Re: [RFC] fetch: update refs in a single transaction

Patrick Steinhardt <ps@xxxxxx> · Wed, 8 Dec 2021 09:48:15 +0100

On Wed, Dec 08, 2021 at 09:15:01AM +0100, Christian Couder wrote:
> On Tue, Dec 7, 2021 at 11:11 PM Patrick Steinhardt <ps@xxxxxx> wrote:
> >
> > When git-fetch(1) isn't called with the `--atomic` flag, then each
> > reference will be updated in a separate transaction. As a result, even
> > if we failed to update a subset of transactions, the remaining refs will
> > be modified after the command has finished. While this pattern is
> > reasonably efficient with the files backend where we'd lock and write
> > each file separately anyway, the upcoming reftable backend could handle
> > such an update a lot more efficiently if it was batched into a single
> > transaction given that it could then create a single new reftable slice
> > instead of creating one slice per updated ref. While this inefficiency
> > can be easily mitigated by using the `--atomic` flag, this flag cannot
> > be used in contexts where we want partial-update semantics.
> 
> So it seems to me that there are 3 possible behaviors/modes:
> 
>   - "atomic": a single transaction with all or nothing semantics,
> currently implemented with --atomic
>   - "partial-update": a single transaction with partial-update
> semantics, the new behavior this patch is implementing
>   - "non-atomic": many transactions (one per ref?), currently the
> default when --atomic isn't passed
> 
> Yeah, "partial-update" seems better than "non-atomic" when the
> reftable backend is used. But what happens  when "partial-update" is
> used with the files backend?

Yeah, putting this in these three modes catches the gist of how it can
work. Currently, we only support "atomic" and "non-atomic", and this
patch proposes to replace "non-atomic" with "partial-update". I'd be
happy to instead implement it as a third mode, but if we can find a way
to "do the right thing" without having to introduce another option, then
that would be best. But as per your comments below and my own concerns
I'm not sure we can easily implement this without breaking existing
usecases.

> > Convert git-fetch(1) to always use a single reference transaction,
> > regardless of whether it is called with `--atomic` or not. The only
> > remaining difference between both modes is that with `--atomic` set,
> > we'd abort the transaciton in case at least one reference cannot be
> > updated.
> 
> Nit: I would say "as soon as one reference cannot be updated"
> 
> > Note that this slightly changes semantics of git-fetch(1): if we hit any
> > unexpected errors like the reference update racing with another process,
> > then we'll now fail to update any references, too.
> 
> So that's one difference between the "partial-update" and the
> "non-atomic" modes, but what you say doesn't really make me confident
> that it's the only one.

There can certainly be other edge cases which break, and I'm sure others
will be able to pinpoint exactly which these are.
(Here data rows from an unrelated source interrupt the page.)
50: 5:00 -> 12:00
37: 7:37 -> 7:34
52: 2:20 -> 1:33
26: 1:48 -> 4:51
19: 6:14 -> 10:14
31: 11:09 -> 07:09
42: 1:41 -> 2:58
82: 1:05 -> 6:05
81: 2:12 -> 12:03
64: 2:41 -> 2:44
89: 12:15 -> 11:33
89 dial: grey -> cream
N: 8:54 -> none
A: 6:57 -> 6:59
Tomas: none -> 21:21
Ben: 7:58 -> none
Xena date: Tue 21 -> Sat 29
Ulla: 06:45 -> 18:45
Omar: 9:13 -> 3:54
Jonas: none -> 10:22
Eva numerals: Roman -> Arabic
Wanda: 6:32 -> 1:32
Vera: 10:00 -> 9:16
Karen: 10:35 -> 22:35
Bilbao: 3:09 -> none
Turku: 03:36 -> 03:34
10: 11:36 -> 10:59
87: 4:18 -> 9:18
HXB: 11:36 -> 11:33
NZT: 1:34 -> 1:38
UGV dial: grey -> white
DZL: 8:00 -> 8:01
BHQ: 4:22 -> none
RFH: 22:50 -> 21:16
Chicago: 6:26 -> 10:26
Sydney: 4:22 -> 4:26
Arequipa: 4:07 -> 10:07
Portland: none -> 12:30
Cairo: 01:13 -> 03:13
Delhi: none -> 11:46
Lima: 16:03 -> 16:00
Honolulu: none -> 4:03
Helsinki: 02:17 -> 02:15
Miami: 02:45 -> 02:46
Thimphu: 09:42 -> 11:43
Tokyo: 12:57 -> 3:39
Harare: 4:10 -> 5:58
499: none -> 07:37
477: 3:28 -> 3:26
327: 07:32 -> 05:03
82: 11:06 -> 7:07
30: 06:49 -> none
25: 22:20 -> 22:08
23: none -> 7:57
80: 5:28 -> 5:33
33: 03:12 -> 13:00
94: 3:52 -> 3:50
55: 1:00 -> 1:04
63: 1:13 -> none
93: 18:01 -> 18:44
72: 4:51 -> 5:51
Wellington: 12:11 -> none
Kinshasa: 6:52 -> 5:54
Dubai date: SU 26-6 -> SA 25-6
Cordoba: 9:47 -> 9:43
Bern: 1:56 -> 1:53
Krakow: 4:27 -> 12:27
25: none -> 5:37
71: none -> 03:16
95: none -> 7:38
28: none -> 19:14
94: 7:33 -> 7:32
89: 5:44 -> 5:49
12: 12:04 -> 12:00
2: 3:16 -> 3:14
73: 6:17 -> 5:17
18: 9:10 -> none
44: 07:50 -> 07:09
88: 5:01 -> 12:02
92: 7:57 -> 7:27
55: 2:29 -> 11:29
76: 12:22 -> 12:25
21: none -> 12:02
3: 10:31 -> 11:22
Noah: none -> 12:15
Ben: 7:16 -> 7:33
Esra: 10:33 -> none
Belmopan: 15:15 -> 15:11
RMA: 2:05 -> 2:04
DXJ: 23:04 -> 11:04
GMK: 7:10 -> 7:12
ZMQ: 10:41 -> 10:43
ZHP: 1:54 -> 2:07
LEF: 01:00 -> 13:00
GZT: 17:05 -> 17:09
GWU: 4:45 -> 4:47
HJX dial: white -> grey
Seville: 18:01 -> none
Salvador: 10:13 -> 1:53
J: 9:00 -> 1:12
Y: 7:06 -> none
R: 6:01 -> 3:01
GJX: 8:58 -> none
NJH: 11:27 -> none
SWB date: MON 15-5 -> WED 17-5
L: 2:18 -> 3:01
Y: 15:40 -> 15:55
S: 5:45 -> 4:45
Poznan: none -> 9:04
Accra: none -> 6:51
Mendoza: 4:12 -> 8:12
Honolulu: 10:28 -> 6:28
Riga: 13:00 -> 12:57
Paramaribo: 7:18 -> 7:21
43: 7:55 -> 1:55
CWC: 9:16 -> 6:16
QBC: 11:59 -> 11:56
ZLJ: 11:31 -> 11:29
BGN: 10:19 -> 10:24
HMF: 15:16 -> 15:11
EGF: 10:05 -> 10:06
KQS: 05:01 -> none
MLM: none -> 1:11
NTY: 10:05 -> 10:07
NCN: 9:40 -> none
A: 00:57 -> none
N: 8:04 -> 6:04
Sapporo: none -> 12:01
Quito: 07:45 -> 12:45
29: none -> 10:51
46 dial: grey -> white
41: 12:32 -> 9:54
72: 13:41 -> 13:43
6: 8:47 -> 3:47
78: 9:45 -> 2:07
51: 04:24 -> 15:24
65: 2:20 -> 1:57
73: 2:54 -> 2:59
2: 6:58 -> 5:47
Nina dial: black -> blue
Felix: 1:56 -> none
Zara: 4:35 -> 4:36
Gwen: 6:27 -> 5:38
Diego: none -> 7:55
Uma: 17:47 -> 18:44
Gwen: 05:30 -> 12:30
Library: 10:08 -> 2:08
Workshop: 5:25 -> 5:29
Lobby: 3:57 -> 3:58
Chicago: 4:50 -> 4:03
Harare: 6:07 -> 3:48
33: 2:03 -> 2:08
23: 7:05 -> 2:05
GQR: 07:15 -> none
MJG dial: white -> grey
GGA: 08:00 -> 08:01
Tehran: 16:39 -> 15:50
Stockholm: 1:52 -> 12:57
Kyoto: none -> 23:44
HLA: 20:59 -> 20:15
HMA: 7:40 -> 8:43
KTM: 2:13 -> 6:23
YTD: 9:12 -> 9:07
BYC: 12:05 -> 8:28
> Also are there people who are in cases where a lot of reference
> updates are racing, and where it's important that in such cases at
> least some ref updates succeed?
>
> If yes, then maybe the 3 modes could be kept and options for
> "partial-update" and "non-atomic" could be added. "partial-update"
> could be the default in case the reftable backend is used, while
> "non-atomic" would still be the default when the files backend is
> used.

I bet there are.

> > Signed-off-by: Patrick Steinhardt <ps@xxxxxx>
> > ---
> >  builtin/fetch.c | 78 ++++++++++++++++---------------------------------
> >  1 file changed, 25 insertions(+), 53 deletions(-)
> >
> > Hi,
> >
> > until now, we have been quite lenient with creating lots of reference
> > transactions even though they could've been bundled together into a
> > single transaction. After all, it didn't have much of a downside in most
> > contexts with the files backend: we'd have to lock each loose ref
> > separately anyway. I'd like to get some feedback on changing our stance
> > here, due to multiple reasons:
> >
> >     - The upcoming reftable backend will be more efficient if we use a
> >       single transaction to bundle together multiple ref updates given
> >       that it only needs to write one new slice instead of one per
> >       update.
> >
> >     - Syncing refs to disk can be batched more efficiently if we bundle
> >       ref updates. See my initial patch series to implement fsync-ing
> >       refs [1] and Peff's benchmarks [2] demonstrating that fetches may
> >       become a lot slower.
> 
> Maybe it's explained in the pointers, but is this in the case of the
> files backend or the reftable backend or both?

The discussion in [1] was in the case of the files backend: if we want
to guarantee that we never write corrupt refs to disk, then we must sync
written data to disk before moving refs into place. If using multiple
transactions, then we thus need to fsync(3P) in each commit. If we're
using a single transaction though, we can amortize the costs and batch
this, where we only fsync(3P) once after all references have been
prepared.

The same is effectively true for the reftable backend though: if we want
to ensure that reftable files are safe, then we'd have to sync them to
disk, as well.

> >     - The reference-transaction hook can be used more efficiently given
> >       that it would only need to execute twice, instead of twice per
> >       updated ref.
> 
> Yeah, so that could be a regression for people who expect it to run
> twice per updated ref.

The reference-transaction hook was always a mechanism which hooks into
internals. As such, how often the hook executes and in which order was
never guaranteed and is expected to change when implementation details
change. So this is not something I'd ever call a regression: the whole
intent of the hook is to be able to see what happens internally, not to
assert semantics or the order in which updates are performed for a
specific Git command. That's kind the trade-off with using a low-level
hook as this one.

> >       It also has a more global view of what's happening.
> >       While this is a concern of mine, it's a non-reason in the context
> >       of the Git project given that we really ought not to change
> >       semantics only to appease this hook.
> 
> Not sure I understand what you are saying here.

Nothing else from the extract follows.